Сказала и сама не поверила. Слабая тень корня на снимке. Зуб-призрак. Он тает, а вместе с ним тает и Лада. Мёртвое внутри живого. Цветной картинкой встало перед глазами: этот маленький мёртвый участок разрастается, выбрасывает ложноножки, тянет жизнь из всего, что рядом. Розовые свежие ткани сереют, блекнут. Корень зуба, подарка от мыши, мертвеет и мертвенность эта растёт вглубь. Вглубь маленького живого человека, её любимой девочки.
Слеза скатилась. Саня быстро смахнула её и нарочито весело обернулась к Ладе – остро напоролась на больные воспалённые глаза. Блеск лихорадочный, зрачки чёрными точками, медово-карий взгляд – Лада никогда не смотрела так раньше, но взгляд вдруг показался очень знакомым… Не в силах вынести напряжения, Саня быстро поцеловала племяшку, проверила градусник, не различая цифр. Нужно было уходить, страшно было уходить. Шёпот: «Ещё плидёшь?»

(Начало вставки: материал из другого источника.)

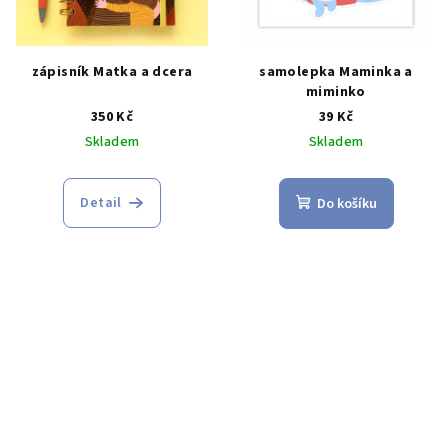
zápisník Matka a dcera
samolepka Maminka a
miminko
350 Kč
39 Kč
Skladem
Skladem
Detail
Do košíku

Саня сдала халат в гардеробе, пошла к выходу. И вдруг замерла, словно разом оглохнув, ослепнув, ослабев. Медово-карий взгляд… голубых глаз. У Лады – голубые глаза. Память запульсировала, беспорядочно выдавая образ за образом: зубы на печке, разверстая печкина пасть, дом-зверь в ограде, мышь-старуха. Прощальный медово-карий взгляд глаз-бусинок… Саня тряхнула головой – привиделось же… Привиделось?
Отчаяние и злость закипели внутри. Злость на кого-то неведомого, нависшего над Ладушкой, безразличного к её беде. «Нет, нет, нет», – стучало в голове колёсами тяжелогружёного поезда. «Нельзя, не допусти, меня – не её», – как заведённая твердила Саня. Разрозненные эти слова сложились во фразу, за которую она ухватилась крепко-накрепко, будто не было ничего важнее в тот миг: «Не трожь! Меня возьми – не её, не Ладушку!» Крикнула неведомо кому мысленно, с напряжением, словно тяжёлую вагонетку оттолкнула. И вдруг оглохла от наступившей внутри тишины: злость отступила, мысли утихли. Осталось ожидание – услышит ли тот, страшный? Послушает ли?
Неведомо где, неразличимо для человеческого уха что-то лязгнуло, будто перевели стрелку – вагонетка встала на другой путь.
Ночевала у сестры: тревога не давала вернуться в Балай. Страх за родную душу – страшнейший. Ведь случись что с близким человеком, он исчезнет, а ты останешься. Чтобы вспоминать двести, триста бесконечных кромешных ночей подряд. Один на один с горем, с глазу на глаз. А глаза у горя темны, глубоки – не выплывешь…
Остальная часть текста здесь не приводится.